Making the Web faster is the goal of a recently-disclosed Google research project. The Chrome browser team announced the development of SPDY, a protocol designed to augment the HTTP protocol we all know from Web URLs.
The Chromium team claims to have successfully built “a prototype web server and Google Chrome client with SPDY support”, through which Web “pages loaded up to 55% faster.”
Speed is increasingly a Google focus, as we noted yesterday. They have an initiative called “Let’s make the Web faster.” One leading Googler floated the idea that the search engine might rank search results based on how quickly a site loads.
A sample from the SPDY discussion:
In a nutshell, SPDY adds a framing layer for multiplexing multiple, concurrent streams across a single TCP connection. The framing layer is optimized for HTTP-like request-response streams.
The SPDY session offers three basic improvements over HTTP:
- Multiplexed requests. There is no limit to the number of requests that can be issued concurrently over a single SPDY connection. Because requests are interleaved on a single channel, the efficiency of TCP is much higher.
- Prioritized requests.

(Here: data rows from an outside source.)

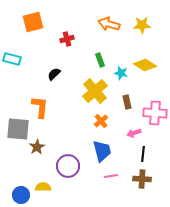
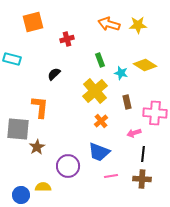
yellow star: moved 4 px left
blue trapezoid: moved 3 px left, 1 px down; rotated 125 degrees clockwise
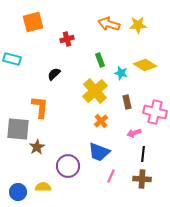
pink cross: moved 1 px up; rotated 10 degrees clockwise
pink line: rotated 56 degrees counterclockwise
blue circle: moved 3 px left, 3 px up
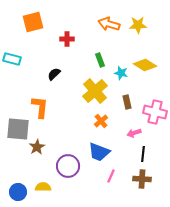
red cross: rotated 16 degrees clockwise
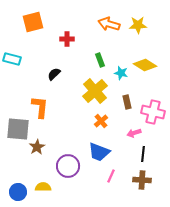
pink cross: moved 2 px left
brown cross: moved 1 px down
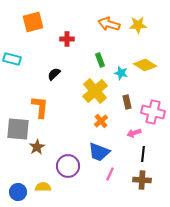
pink line: moved 1 px left, 2 px up
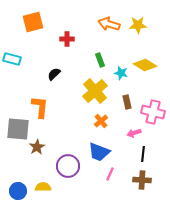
blue circle: moved 1 px up
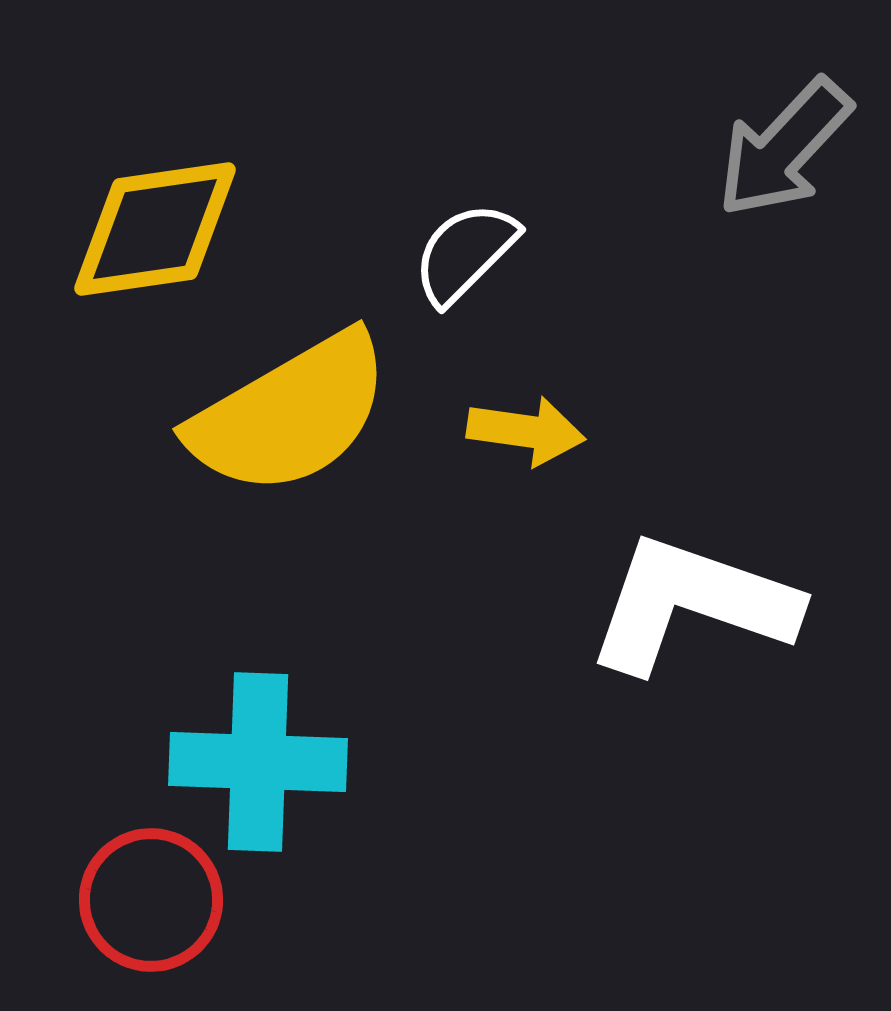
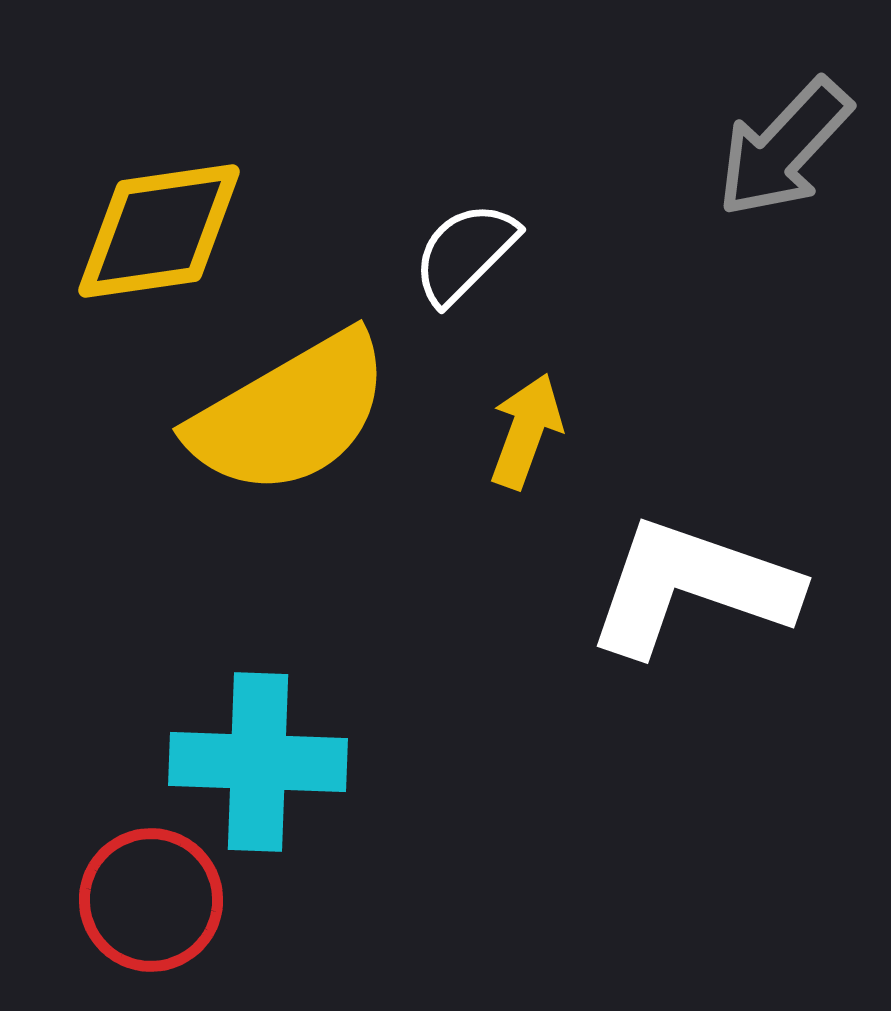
yellow diamond: moved 4 px right, 2 px down
yellow arrow: rotated 78 degrees counterclockwise
white L-shape: moved 17 px up
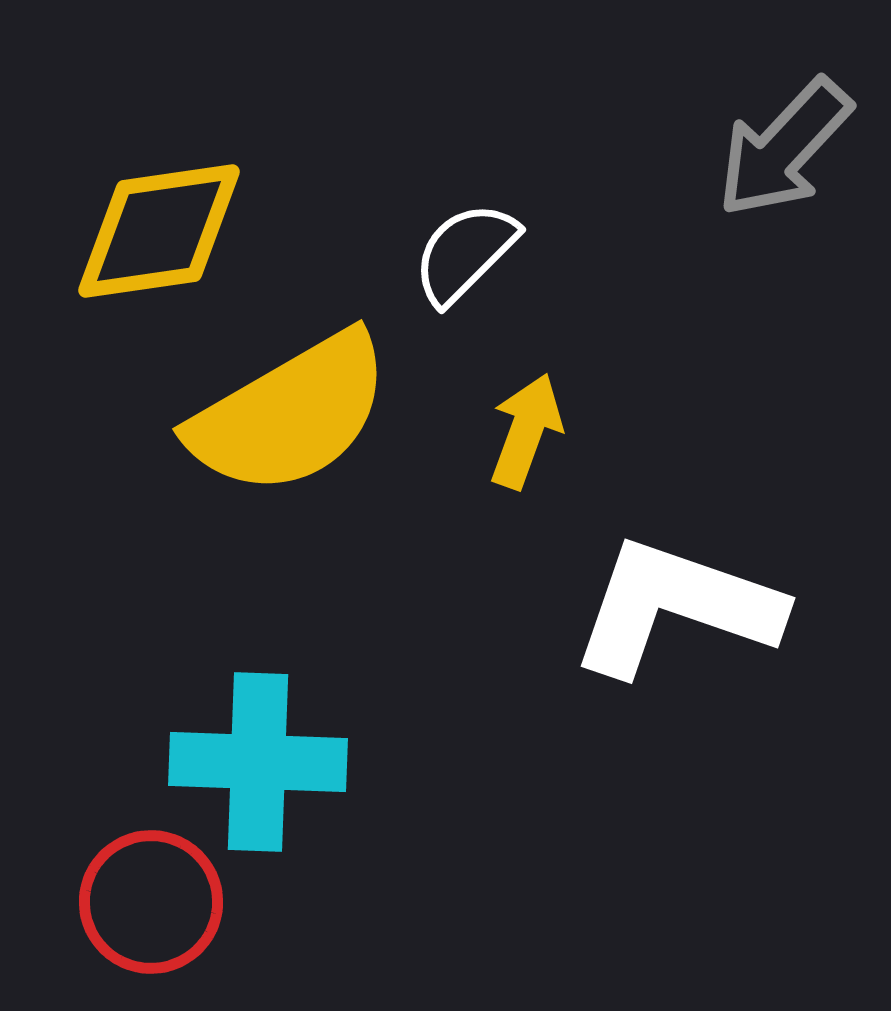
white L-shape: moved 16 px left, 20 px down
red circle: moved 2 px down
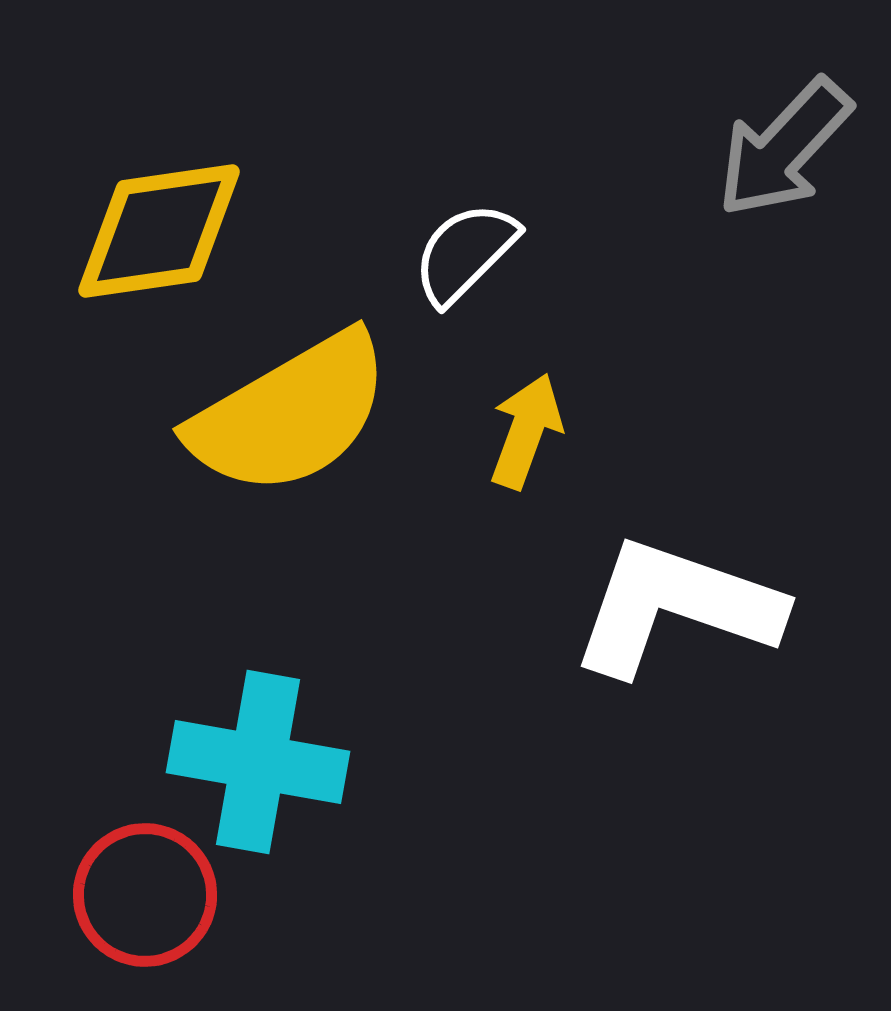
cyan cross: rotated 8 degrees clockwise
red circle: moved 6 px left, 7 px up
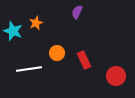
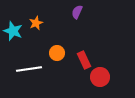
red circle: moved 16 px left, 1 px down
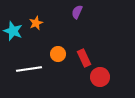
orange circle: moved 1 px right, 1 px down
red rectangle: moved 2 px up
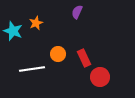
white line: moved 3 px right
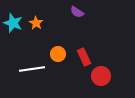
purple semicircle: rotated 80 degrees counterclockwise
orange star: rotated 16 degrees counterclockwise
cyan star: moved 8 px up
red rectangle: moved 1 px up
red circle: moved 1 px right, 1 px up
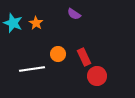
purple semicircle: moved 3 px left, 2 px down
red circle: moved 4 px left
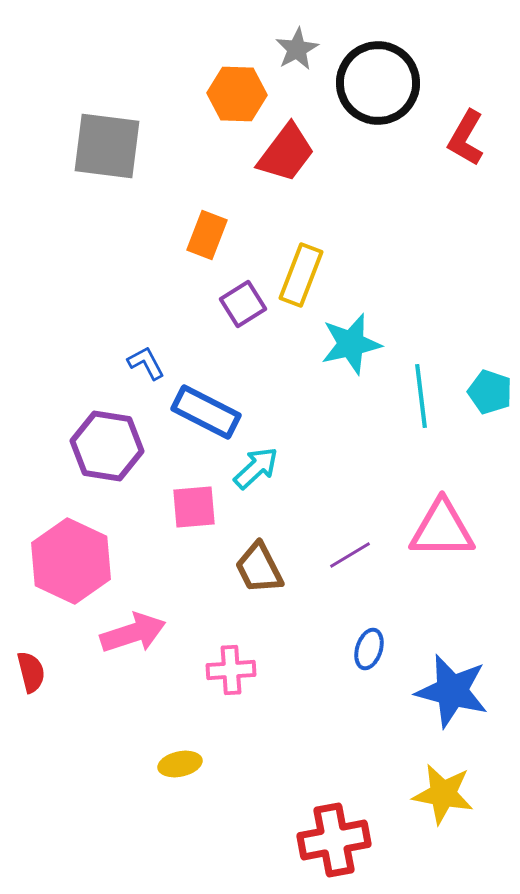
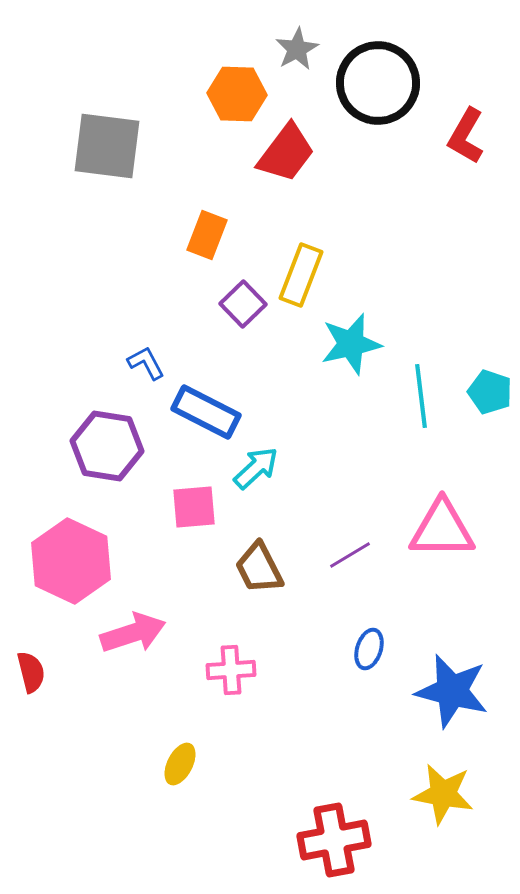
red L-shape: moved 2 px up
purple square: rotated 12 degrees counterclockwise
yellow ellipse: rotated 51 degrees counterclockwise
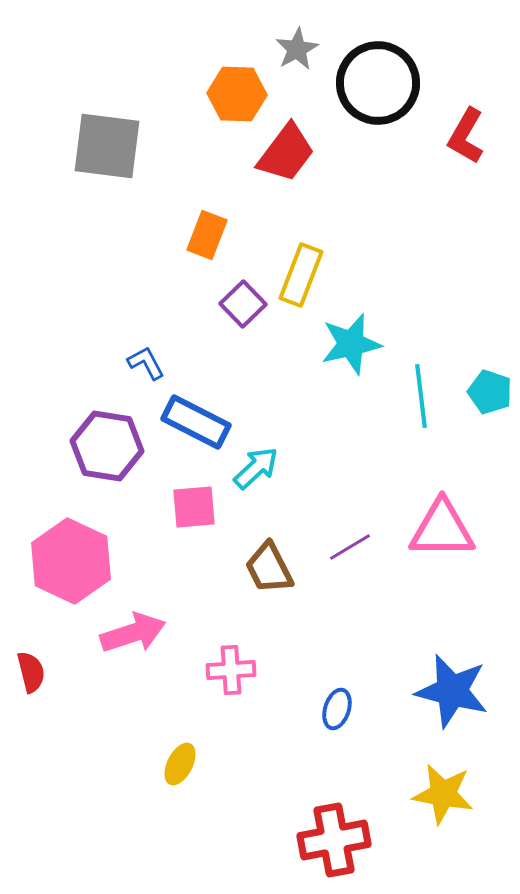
blue rectangle: moved 10 px left, 10 px down
purple line: moved 8 px up
brown trapezoid: moved 10 px right
blue ellipse: moved 32 px left, 60 px down
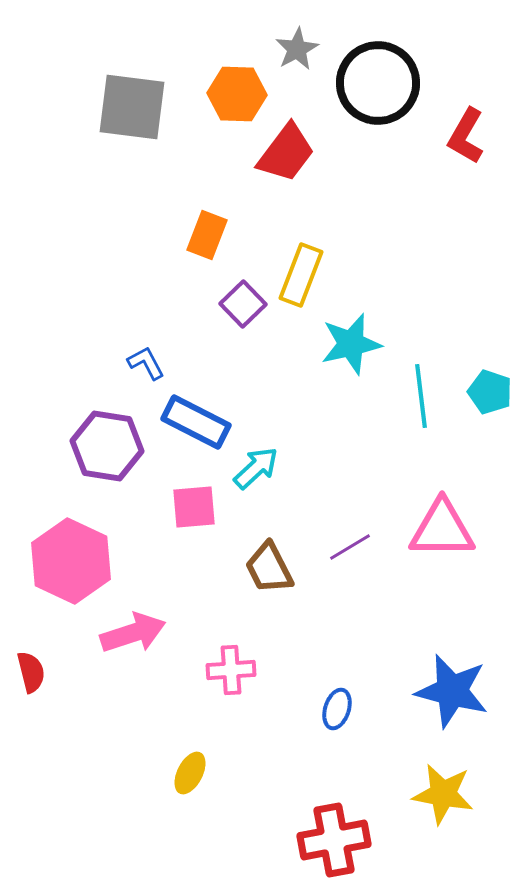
gray square: moved 25 px right, 39 px up
yellow ellipse: moved 10 px right, 9 px down
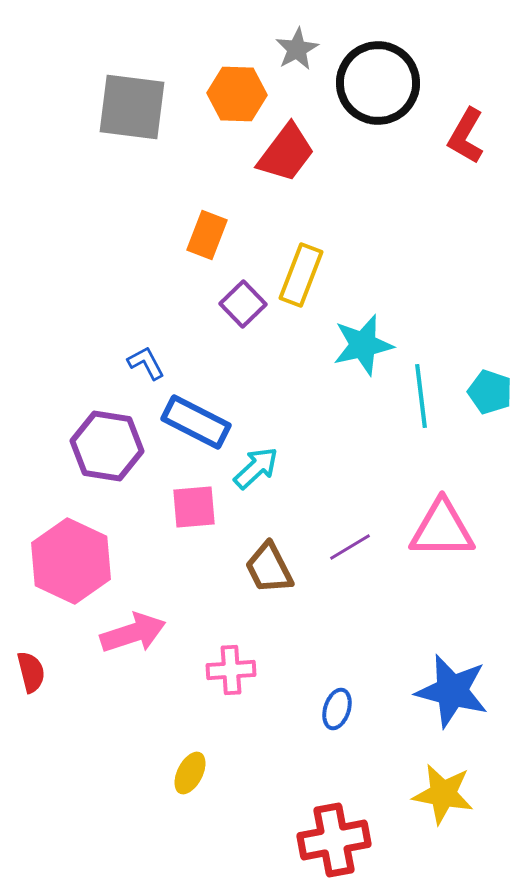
cyan star: moved 12 px right, 1 px down
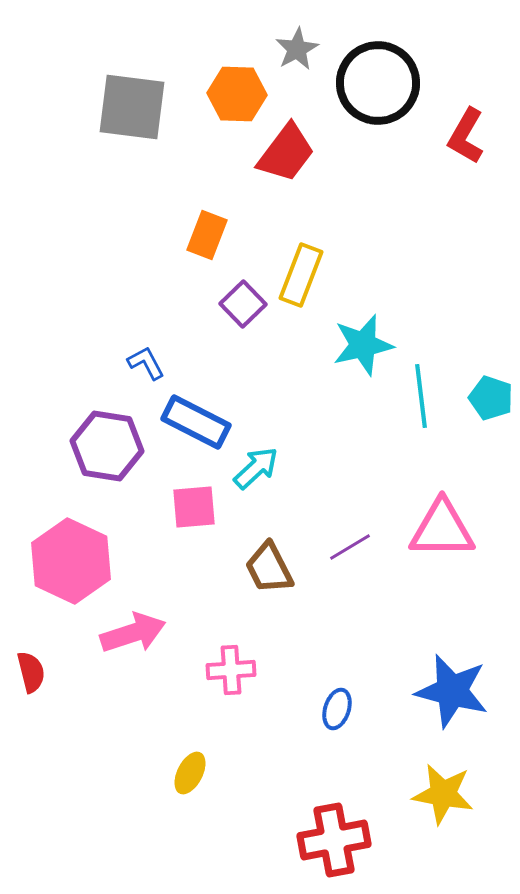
cyan pentagon: moved 1 px right, 6 px down
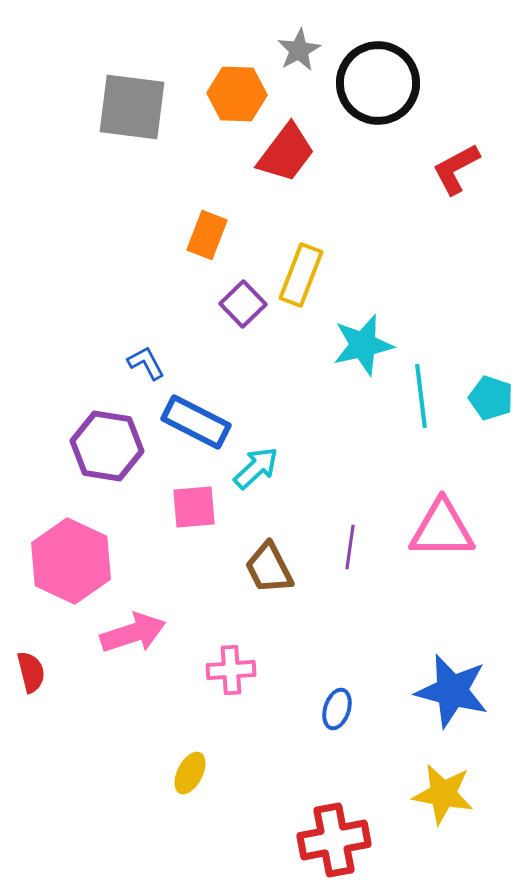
gray star: moved 2 px right, 1 px down
red L-shape: moved 10 px left, 33 px down; rotated 32 degrees clockwise
purple line: rotated 51 degrees counterclockwise
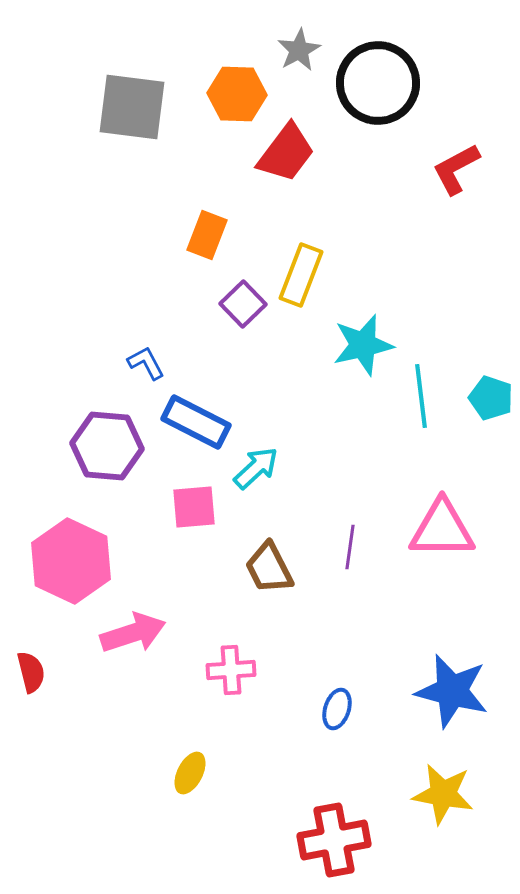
purple hexagon: rotated 4 degrees counterclockwise
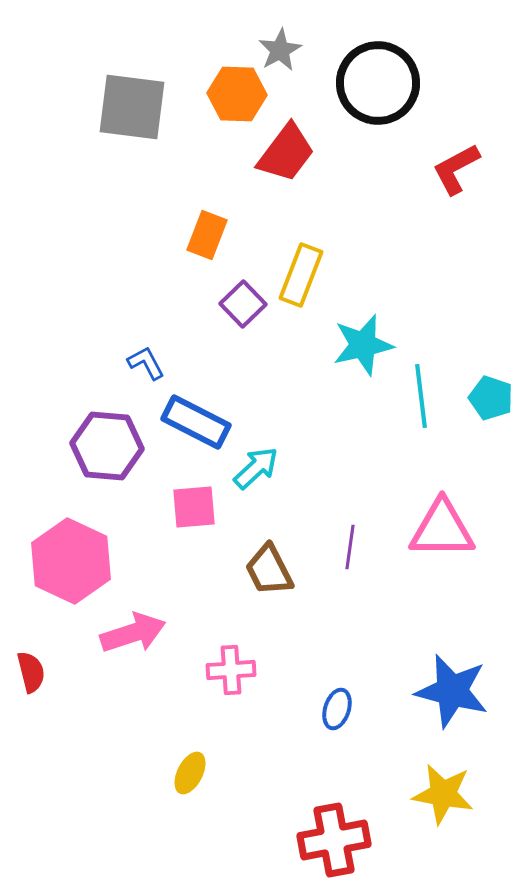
gray star: moved 19 px left
brown trapezoid: moved 2 px down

Clients can request certain resources to be delivered first. This avoids the problem of congesting the network channel with non-critical resources when a high-priority request is pending.
- Compressed headers. Clients today send a significant amount of redundant data in the form of HTTP headers. Because a single web page may require 50 or 100 subrequests, this data is significant. Compressing the headers saves a significant amount of latency and bandwidth compared to HTTP.